[Extracted records]
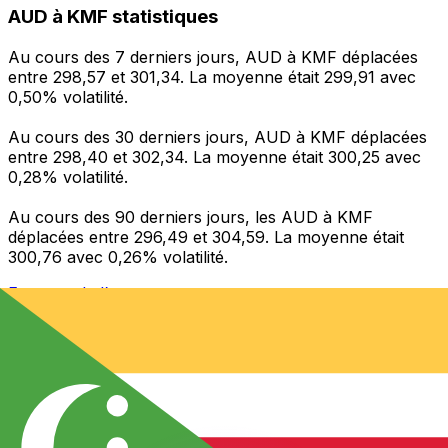
AUD à KMF statistiques
Au cours des 7 derniers jours, AUD à KMF déplacées
entre 298,57 et 301,34. La moyenne était 299,91 avec
0,50% volatilité.
Au cours des 30 derniers jours, AUD à KMF déplacées
entre 298,40 et 302,34. La moyenne était 300,25 avec
0,28% volatilité.
Au cours des 90 derniers jours, les AUD à KMF
déplacées entre 296,49 et 304,59. La moyenne était
300,76 avec 0,26% volatilité.
Envoyer de l’argent
Gérez votre argent et vos devises lorsque vous
êtes en déplacement
L'application Xe réunit toutes les fonctionnalités
nécessaires pour vos transferts d'argent internationaux
et la gestion de vos devises. Convertissez des devises,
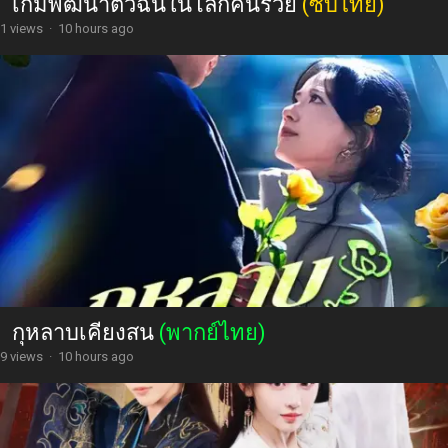
เกมพัฒนาตัวฉันในโลกคนรวย
(ซับไทย)
1 views
·
10 hours ago
กุหลาบเคียงสน
(พากย์ไทย)
9 views
·
10 hours ago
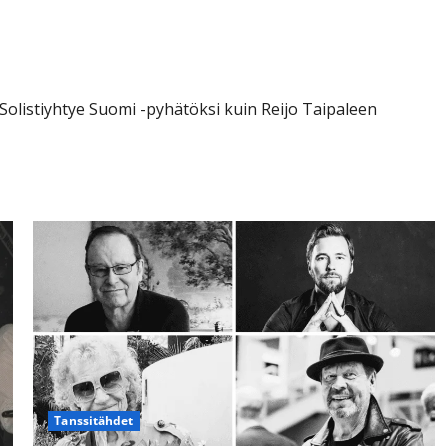
Solistiyhtye Suomi -pyhätöksi kuin Reijo Taipaleen
Tanssitähdet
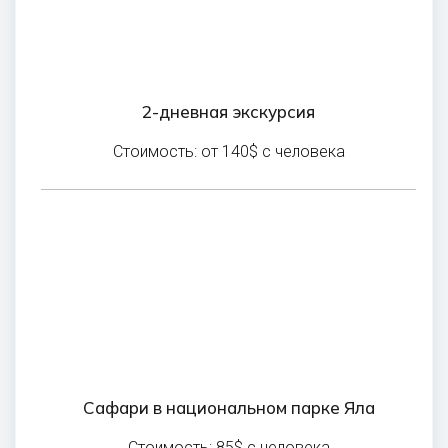
2-дневная экскурсия
Стоимость: от 140$ с человека
Сафари в национальном парке Яла
Стоимость: 85$ с человека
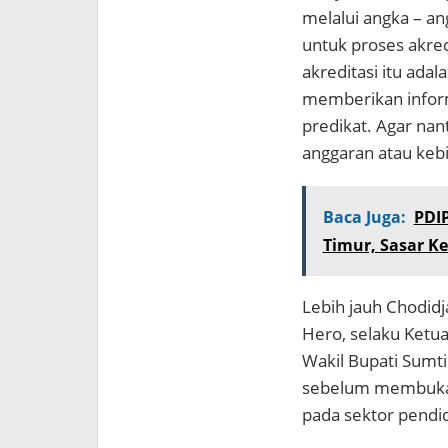
melalui angka – ang
untuk proses akred
akreditasi itu adal
memberikan infor
predikat. Agar nan
anggaran atau kebi
Baca Juga:
PDI
Timur, Sasar K
Lebih jauh Chodidj
Hero, selaku Ketu
Wakil Bupati Sumt
sebelum membuka ke
pada sektor pendi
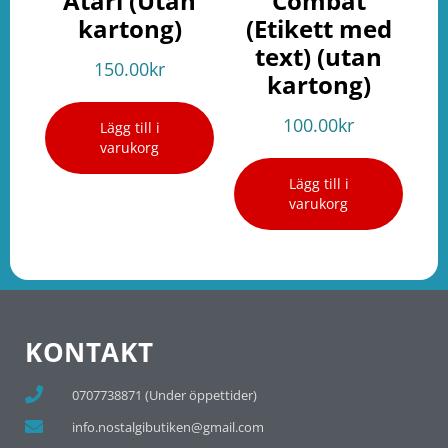
Atari (Utan
Combat
kartong)
(Etikett med
text) (utan
150.00
kr
kartong)
100.00
kr
Lägg till i
varukorg
Lägg till i
varukorg
KONTAKT
0707738871 (Under öppettider)
info.nostalgibutiken@gmail.com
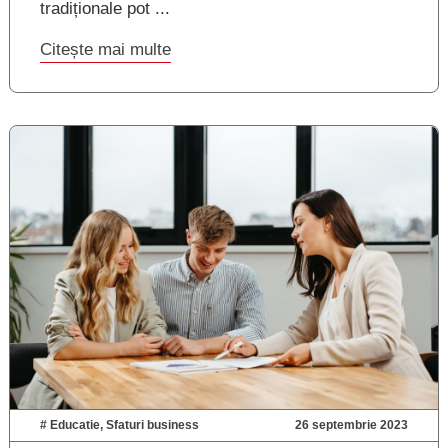
tradiționale pot ...
Citește mai multe
#
Educatie
,
Sfaturi business
26 septembrie 2023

- [TASK PROMPT]: Only the text of the records above, copied exactly, should be returned; the pictures stay out.

- [SOLUTION]:
AUD à KMF statistiques
Au cours des 7 derniers jours, AUD à KMF déplacées
entre 298,57 et 301,34. La moyenne était 299,91 avec
0,50% volatilité.
Au cours des 30 derniers jours, AUD à KMF déplacées
entre 298,40 et 302,34. La moyenne était 300,25 avec
0,28% volatilité.
Au cours des 90 derniers jours, les AUD à KMF
déplacées entre 296,49 et 304,59. La moyenne était
300,76 avec 0,26% volatilité.
Envoyer de l’argent
Gérez votre argent et vos devises lorsque vous
êtes en déplacement
L'application Xe réunit toutes les fonctionnalités
nécessaires pour vos transferts d'argent internationaux
et la gestion de vos devises. Convertissez des devises,
เกมพัฒนาตัวฉันในโลกคนรวย
(ซับไทย)
1 views
·
10 hours ago
กุหลาบเคียงสน
(พากย์ไทย)
9 views
·
10 hours ago
Solistiyhtye Suomi -pyhätöksi kuin Reijo Taipaleen
Tanssitähdet
2-дневная экскурсия
Стоимость: от 140$ с человека
Сафари в национальном парке Яла
Стоимость: 85$ с человека
melalui angka – ang
untuk proses akred
akreditasi itu adal
memberikan infor
predikat. Agar nan
anggaran atau kebi
Baca Juga:
PDI
Timur, Sasar K
Lebih jauh Chodidj
Hero, selaku Ketu
Wakil Bupati Sumt
sebelum membuka ke
pada sektor pendi
Atari (Utan
Combat
kartong)
(Etikett med
text) (utan
150.00
kr
kartong)
100.00
kr
Lägg till i
varukorg
Lägg till i
varukorg
KONTAKT
0707738871 (Under öppettider)
info.nostalgibutiken@gmail.com
tradiționale pot ...
Citește mai multe
#
Educatie
,
Sfaturi business
26 septembrie 2023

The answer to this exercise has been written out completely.